La storia recente del club è stata semplicemente disastrosa: dopo la finale di coppa di lega del 2014 persa in favore del Manchester City, nel giro di tre anni i Black Cats sono retrocessi prima in Championship e subito dopo in League One. Un triste epilogo per una delle squadre più vincenti del paese, con 6 campionati, 2 FA Cup e un Charity Shield; inoltre, come annunciato ieri, la League One ha deciso di porre fine alla stagione e questo significa un’altra stagione nell’oblio della terza divisione inglese per i biancorossi.
PORTSMOUTH
Il club del sud dell’Inghilterra manca in Premier League dalla stagione 2009/10; i Pompey possono annoverare nella loro bacheca due campionati, due FA Cup e 1 Charity Shield.
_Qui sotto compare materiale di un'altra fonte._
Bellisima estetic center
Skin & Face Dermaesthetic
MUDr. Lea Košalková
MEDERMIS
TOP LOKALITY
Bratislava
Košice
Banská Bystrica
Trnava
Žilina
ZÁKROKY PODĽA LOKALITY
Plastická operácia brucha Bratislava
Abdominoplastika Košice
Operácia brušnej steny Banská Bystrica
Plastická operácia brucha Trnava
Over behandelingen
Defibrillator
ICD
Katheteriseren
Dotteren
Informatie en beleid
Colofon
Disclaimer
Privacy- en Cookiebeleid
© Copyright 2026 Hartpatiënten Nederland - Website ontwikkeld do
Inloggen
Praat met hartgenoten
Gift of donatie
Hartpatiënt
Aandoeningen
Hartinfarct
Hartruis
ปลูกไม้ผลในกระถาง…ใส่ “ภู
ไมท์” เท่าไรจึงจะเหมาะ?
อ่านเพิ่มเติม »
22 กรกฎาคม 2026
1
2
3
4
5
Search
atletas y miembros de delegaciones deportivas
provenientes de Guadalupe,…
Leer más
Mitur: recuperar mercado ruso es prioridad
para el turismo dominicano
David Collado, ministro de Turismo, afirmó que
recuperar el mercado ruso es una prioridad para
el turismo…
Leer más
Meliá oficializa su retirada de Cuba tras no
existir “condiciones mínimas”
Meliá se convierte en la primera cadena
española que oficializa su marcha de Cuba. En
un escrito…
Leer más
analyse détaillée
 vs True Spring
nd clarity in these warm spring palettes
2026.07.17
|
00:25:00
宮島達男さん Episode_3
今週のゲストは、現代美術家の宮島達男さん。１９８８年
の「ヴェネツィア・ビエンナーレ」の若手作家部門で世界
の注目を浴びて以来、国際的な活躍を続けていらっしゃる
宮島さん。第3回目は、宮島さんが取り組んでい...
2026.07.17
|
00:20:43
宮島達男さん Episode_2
L’ultimo acuto di questo iconico club è l’FA Cup nella stagione 2008-2009: il gol di Kanu permise alla squadra guidata da Redknapp di portarsi a casa il trofeo a discapito del Cardiff City. Negli ultimi anni la squadra è stata attanagliata da tanti problemi, sia sul campo che sul fronte societario; tuttavia l’arrivo di Eisner ha dato tranquillità all’ambiente e attualmente il club è in piena lotta per la promozione in Championship.